--- Data to process ---

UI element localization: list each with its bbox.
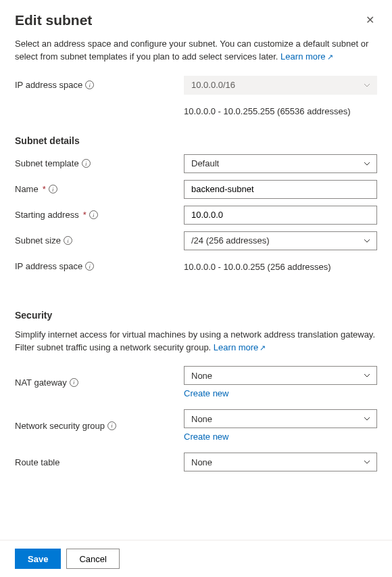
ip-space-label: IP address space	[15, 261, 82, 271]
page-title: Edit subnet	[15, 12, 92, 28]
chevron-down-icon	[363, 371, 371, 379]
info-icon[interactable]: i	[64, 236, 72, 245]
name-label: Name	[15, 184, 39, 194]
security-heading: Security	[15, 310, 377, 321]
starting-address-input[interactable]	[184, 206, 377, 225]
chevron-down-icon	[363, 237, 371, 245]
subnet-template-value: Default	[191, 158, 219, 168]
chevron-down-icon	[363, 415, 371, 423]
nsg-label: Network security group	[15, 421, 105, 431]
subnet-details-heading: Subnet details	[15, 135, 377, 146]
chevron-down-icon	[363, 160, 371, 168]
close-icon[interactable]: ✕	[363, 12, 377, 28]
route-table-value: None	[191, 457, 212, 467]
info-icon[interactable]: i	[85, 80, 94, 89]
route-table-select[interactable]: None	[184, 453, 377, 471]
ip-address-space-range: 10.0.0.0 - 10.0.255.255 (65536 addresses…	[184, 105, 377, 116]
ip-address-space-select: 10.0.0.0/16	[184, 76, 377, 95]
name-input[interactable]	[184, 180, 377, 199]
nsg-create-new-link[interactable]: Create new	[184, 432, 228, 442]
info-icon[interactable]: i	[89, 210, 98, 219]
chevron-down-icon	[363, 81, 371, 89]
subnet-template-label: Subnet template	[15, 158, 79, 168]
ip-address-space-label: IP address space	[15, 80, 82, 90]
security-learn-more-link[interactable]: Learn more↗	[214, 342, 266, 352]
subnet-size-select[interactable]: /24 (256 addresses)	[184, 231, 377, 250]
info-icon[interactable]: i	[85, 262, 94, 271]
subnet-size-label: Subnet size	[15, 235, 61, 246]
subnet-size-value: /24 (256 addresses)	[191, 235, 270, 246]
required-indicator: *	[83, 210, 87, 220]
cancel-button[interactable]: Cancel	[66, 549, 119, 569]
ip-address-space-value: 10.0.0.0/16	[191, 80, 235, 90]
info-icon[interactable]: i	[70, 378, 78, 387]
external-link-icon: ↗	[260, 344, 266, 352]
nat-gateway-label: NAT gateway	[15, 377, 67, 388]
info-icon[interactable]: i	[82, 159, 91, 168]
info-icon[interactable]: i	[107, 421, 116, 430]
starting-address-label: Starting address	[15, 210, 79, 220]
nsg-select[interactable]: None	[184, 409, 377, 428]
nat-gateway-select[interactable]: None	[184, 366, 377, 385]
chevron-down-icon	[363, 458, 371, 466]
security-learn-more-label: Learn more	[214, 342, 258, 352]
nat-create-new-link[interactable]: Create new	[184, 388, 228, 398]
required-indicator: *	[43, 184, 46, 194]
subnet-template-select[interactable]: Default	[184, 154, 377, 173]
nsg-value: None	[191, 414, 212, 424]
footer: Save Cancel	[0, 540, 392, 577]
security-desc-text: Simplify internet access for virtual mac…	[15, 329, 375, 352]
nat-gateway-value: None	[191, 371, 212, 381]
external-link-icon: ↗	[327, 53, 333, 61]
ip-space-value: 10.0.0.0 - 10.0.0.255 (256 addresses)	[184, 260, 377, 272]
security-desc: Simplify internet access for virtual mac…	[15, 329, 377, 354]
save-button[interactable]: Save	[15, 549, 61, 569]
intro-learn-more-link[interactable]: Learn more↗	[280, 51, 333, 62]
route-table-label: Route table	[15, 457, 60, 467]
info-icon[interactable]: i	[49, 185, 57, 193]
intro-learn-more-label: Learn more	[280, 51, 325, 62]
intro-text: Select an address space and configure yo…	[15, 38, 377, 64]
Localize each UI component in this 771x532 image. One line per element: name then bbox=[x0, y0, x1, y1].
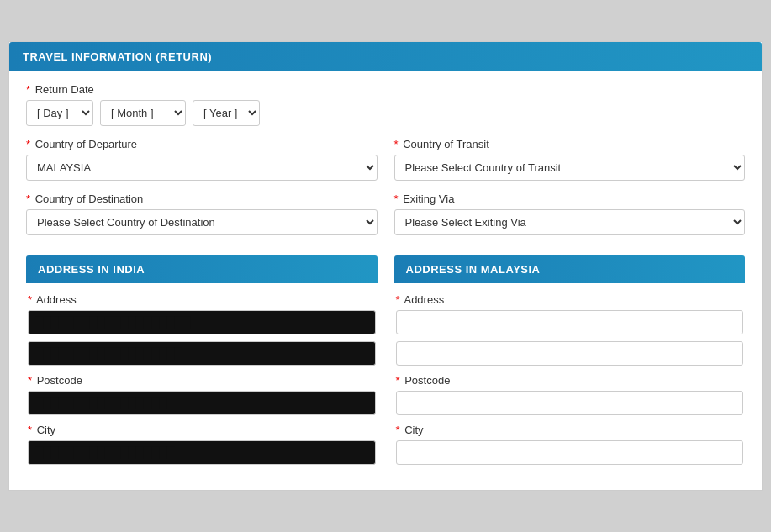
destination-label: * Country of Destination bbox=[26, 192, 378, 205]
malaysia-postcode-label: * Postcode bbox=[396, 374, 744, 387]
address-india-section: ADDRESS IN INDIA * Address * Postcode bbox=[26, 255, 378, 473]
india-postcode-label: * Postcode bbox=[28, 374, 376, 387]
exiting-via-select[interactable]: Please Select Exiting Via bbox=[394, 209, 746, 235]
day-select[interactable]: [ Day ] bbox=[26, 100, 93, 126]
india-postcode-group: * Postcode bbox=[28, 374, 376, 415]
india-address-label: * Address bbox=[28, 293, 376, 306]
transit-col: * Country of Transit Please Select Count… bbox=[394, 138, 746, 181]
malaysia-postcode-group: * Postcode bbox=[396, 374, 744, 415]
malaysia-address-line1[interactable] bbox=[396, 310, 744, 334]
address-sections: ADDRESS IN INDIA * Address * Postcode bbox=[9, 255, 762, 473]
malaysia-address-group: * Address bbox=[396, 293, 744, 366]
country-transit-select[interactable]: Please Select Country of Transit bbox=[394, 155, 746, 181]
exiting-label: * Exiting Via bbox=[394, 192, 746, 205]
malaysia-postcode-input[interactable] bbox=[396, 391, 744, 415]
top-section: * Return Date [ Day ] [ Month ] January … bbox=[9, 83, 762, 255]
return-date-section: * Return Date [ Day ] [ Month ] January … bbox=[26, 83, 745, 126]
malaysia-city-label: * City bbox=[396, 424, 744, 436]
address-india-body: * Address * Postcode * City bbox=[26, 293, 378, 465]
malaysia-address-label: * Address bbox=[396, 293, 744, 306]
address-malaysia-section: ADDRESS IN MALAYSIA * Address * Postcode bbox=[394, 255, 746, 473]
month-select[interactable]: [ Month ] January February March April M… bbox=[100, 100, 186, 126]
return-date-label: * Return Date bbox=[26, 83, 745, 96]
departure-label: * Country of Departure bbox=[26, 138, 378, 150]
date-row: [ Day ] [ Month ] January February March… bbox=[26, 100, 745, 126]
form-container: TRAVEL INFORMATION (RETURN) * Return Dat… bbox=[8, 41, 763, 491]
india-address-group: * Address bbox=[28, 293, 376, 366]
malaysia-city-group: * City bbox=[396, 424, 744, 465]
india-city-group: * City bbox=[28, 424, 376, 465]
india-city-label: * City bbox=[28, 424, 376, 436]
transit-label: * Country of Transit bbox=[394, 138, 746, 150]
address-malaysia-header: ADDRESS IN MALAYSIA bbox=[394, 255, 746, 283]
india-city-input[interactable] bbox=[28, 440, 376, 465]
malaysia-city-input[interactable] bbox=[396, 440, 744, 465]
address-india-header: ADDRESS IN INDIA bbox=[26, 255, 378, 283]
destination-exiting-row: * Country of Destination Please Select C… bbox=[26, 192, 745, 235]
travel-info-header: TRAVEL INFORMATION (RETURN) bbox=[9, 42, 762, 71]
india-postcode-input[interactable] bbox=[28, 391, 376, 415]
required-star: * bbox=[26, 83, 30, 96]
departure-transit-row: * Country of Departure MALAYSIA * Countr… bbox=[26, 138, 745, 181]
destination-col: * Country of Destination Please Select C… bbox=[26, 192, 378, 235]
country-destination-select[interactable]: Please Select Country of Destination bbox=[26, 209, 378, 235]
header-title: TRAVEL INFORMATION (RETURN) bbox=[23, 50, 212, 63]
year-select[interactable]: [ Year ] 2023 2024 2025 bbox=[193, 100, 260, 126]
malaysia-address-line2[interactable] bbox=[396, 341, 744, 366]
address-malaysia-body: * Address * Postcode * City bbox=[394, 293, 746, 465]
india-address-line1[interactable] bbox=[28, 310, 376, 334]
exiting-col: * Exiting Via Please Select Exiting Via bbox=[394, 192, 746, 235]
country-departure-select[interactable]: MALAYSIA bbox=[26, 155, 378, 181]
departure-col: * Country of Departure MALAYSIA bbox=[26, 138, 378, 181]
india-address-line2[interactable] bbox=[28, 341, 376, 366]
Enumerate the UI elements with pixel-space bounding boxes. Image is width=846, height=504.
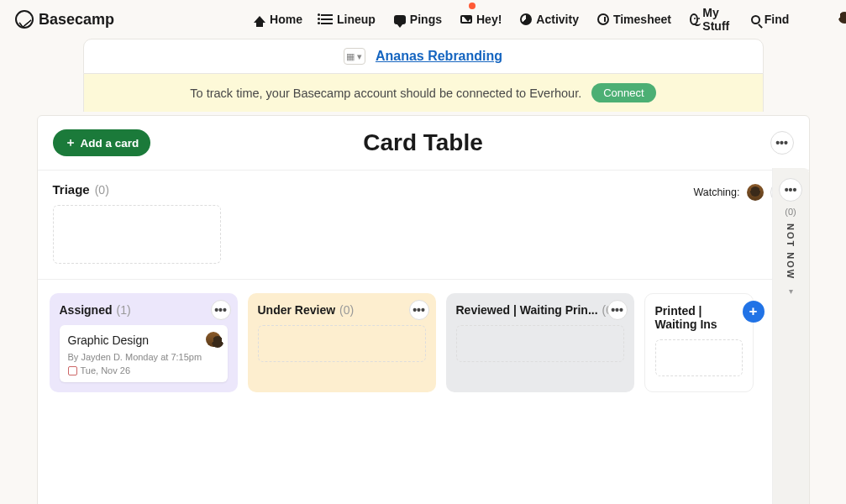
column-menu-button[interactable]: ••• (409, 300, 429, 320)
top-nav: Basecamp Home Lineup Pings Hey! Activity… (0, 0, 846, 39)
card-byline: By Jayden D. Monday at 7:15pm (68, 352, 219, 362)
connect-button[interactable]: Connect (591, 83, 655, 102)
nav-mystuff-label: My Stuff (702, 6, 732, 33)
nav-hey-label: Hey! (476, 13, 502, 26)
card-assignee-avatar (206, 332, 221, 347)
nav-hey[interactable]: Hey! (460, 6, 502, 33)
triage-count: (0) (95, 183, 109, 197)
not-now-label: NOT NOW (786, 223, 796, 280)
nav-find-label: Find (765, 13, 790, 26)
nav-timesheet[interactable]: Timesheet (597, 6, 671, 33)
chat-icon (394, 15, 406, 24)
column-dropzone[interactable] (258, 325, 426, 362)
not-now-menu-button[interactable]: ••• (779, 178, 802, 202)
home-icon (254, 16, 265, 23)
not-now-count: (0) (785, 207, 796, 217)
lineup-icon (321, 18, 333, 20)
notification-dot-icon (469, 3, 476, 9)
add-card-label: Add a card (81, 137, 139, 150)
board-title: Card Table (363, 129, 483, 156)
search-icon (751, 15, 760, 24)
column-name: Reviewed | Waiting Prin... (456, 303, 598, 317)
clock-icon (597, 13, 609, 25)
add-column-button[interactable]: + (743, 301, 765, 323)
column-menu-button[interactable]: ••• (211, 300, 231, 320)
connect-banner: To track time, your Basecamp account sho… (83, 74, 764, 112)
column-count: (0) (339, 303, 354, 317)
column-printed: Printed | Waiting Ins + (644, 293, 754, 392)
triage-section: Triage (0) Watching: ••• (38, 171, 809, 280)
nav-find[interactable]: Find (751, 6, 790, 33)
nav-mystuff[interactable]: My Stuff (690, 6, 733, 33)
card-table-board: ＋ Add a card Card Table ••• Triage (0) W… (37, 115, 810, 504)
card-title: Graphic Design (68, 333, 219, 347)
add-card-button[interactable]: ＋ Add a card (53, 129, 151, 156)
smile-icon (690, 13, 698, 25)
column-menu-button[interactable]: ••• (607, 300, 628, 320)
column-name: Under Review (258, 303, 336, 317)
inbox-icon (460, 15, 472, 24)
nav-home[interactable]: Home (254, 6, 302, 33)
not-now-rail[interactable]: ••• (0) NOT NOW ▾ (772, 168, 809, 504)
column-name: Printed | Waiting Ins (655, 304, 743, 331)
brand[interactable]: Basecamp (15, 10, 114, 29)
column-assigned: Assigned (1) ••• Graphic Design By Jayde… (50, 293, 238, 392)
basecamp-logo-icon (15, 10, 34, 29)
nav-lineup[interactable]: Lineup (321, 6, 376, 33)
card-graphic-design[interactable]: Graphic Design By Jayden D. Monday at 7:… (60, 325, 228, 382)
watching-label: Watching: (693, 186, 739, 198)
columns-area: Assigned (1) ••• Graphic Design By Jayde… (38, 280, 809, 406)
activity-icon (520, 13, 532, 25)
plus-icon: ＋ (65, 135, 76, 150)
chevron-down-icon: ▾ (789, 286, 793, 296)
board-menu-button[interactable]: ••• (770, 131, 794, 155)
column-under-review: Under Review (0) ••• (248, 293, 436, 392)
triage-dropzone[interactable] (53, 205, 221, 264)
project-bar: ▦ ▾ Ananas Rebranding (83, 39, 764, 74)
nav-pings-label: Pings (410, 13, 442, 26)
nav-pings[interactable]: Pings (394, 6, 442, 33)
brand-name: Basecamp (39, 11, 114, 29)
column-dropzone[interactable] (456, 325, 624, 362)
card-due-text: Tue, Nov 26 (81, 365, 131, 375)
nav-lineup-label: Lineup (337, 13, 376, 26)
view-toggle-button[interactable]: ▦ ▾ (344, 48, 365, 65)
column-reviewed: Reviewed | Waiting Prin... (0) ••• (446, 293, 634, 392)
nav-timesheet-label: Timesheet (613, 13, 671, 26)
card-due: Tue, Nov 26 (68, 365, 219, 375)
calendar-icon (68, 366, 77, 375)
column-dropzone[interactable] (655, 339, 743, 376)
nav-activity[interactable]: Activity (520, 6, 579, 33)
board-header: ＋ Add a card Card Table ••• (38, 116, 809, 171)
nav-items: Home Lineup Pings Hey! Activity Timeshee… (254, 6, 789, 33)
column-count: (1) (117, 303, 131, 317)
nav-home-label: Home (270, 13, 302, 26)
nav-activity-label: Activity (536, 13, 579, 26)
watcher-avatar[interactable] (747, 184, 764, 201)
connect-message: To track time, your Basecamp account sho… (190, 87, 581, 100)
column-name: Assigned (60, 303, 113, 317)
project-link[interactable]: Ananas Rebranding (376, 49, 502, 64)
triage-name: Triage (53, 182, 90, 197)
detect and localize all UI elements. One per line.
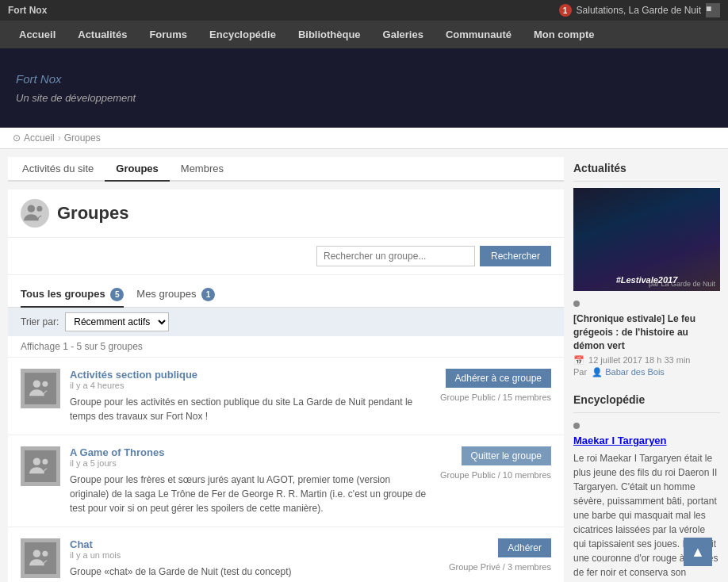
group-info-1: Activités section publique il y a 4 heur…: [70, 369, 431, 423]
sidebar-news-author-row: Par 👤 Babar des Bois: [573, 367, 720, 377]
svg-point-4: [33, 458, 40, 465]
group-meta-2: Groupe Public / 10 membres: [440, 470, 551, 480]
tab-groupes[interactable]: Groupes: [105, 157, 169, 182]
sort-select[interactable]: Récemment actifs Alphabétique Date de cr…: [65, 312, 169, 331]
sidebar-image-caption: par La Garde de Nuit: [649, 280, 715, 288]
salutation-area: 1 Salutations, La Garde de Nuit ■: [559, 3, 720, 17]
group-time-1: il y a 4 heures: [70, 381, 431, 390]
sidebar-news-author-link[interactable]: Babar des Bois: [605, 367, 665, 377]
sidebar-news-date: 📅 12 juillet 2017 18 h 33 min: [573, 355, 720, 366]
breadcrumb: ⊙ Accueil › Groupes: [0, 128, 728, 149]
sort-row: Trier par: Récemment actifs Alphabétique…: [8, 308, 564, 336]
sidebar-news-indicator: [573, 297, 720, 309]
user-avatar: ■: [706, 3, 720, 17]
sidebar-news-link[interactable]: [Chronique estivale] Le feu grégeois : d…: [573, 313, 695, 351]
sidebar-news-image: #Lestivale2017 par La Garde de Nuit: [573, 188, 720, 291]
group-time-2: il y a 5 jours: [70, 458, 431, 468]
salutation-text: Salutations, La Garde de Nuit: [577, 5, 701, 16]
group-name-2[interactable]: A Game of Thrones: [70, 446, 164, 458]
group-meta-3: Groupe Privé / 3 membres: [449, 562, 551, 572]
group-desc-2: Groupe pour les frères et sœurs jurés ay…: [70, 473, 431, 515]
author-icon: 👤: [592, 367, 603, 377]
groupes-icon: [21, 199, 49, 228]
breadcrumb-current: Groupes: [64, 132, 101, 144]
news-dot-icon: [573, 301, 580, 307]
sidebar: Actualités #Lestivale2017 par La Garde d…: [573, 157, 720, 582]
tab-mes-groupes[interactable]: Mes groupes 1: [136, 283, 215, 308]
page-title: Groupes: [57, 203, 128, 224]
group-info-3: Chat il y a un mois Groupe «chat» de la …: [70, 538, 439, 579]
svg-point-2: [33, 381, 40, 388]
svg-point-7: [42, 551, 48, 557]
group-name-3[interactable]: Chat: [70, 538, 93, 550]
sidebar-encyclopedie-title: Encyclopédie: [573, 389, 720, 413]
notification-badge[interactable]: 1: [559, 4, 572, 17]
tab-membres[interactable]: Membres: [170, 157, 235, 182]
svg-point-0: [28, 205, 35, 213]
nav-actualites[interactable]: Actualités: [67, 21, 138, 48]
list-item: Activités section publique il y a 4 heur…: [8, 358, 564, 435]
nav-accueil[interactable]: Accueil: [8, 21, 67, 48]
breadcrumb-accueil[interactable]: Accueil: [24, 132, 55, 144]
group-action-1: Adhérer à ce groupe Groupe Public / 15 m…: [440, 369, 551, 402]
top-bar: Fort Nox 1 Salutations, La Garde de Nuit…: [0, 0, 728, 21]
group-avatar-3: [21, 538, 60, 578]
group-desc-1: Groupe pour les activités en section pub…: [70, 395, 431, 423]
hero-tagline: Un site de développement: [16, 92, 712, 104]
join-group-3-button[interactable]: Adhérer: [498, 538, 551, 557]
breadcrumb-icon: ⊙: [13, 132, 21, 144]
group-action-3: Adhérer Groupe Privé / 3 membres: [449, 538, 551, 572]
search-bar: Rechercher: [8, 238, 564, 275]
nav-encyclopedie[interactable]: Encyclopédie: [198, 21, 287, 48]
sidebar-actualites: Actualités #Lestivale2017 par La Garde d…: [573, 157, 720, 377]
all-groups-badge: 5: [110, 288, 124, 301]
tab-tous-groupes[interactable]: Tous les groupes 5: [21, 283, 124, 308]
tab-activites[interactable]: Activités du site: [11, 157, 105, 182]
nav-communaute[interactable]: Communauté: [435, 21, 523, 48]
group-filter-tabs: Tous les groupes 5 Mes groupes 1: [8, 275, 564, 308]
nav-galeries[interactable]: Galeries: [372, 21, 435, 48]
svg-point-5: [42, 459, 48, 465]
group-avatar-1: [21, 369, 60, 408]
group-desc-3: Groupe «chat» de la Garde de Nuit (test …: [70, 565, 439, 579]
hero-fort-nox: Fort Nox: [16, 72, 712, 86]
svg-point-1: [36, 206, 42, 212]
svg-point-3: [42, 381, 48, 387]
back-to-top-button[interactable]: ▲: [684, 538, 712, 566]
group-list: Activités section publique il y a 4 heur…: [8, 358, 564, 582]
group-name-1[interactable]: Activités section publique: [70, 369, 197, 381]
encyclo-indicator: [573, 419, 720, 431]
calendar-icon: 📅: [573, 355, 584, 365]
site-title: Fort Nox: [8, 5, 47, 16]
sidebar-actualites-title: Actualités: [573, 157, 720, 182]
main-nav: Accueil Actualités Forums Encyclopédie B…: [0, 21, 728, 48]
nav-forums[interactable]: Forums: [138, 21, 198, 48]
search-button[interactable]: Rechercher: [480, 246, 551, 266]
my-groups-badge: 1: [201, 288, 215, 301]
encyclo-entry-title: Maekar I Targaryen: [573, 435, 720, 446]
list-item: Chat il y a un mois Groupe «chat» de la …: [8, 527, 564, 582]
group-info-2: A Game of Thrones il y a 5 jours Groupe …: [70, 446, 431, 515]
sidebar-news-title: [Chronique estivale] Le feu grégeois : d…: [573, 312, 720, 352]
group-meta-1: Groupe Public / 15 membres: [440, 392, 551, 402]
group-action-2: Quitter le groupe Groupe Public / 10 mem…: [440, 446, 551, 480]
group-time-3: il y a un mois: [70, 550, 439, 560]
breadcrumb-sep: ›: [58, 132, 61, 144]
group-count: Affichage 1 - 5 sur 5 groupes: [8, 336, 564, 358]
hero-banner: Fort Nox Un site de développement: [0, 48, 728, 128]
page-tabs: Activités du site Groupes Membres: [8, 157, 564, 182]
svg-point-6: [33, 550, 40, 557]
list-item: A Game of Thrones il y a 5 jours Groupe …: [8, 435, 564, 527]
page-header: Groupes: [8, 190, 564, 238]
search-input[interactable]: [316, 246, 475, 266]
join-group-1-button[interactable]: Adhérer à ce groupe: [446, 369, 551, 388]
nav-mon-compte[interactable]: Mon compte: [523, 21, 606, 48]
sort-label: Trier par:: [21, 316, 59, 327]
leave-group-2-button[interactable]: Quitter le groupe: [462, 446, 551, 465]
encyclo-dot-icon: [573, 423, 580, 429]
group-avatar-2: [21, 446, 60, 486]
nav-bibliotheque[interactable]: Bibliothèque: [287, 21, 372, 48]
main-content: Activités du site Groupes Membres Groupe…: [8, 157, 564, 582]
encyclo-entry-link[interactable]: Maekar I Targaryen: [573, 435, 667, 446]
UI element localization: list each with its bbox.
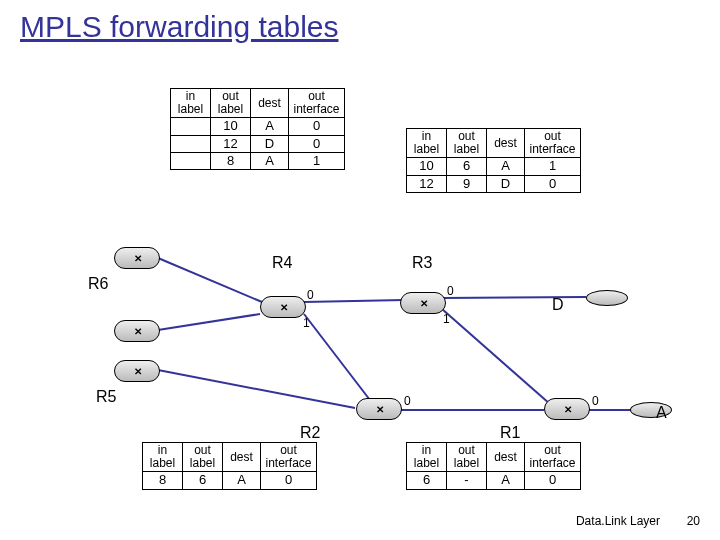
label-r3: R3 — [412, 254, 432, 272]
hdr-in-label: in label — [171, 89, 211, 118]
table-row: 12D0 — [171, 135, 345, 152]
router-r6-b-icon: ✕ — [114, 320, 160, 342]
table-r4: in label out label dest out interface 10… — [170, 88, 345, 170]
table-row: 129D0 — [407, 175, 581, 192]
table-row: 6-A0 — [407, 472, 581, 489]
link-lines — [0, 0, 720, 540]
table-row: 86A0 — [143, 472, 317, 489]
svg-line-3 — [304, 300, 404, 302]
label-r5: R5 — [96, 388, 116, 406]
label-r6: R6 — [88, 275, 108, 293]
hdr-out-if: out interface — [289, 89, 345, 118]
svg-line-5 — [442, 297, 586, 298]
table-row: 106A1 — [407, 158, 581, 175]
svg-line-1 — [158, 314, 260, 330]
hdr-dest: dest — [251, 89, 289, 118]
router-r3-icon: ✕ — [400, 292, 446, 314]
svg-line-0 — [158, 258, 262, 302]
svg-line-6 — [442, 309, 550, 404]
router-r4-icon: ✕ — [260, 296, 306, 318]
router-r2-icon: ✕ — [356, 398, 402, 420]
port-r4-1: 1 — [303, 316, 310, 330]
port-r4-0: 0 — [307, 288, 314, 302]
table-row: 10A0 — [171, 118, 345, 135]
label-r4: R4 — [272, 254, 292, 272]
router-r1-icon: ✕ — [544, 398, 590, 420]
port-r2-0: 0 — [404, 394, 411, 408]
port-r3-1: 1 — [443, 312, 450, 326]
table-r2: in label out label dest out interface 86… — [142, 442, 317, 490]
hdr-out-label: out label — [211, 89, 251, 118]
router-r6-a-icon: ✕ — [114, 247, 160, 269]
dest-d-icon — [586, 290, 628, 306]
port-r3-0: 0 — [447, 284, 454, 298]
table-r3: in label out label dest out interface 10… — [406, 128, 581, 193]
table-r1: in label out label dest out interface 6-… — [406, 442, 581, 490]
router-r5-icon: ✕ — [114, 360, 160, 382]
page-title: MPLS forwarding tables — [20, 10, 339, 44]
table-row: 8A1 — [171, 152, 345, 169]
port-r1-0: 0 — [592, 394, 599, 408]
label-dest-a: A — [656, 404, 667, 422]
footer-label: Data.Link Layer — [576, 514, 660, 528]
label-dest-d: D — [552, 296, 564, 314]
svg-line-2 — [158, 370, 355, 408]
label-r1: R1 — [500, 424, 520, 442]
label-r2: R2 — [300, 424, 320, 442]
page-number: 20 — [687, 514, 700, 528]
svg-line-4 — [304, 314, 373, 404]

---

_Required action_.
For the string "timesheet", tally the lines above that contain it and give only the figure.

_Answer for the task_.
2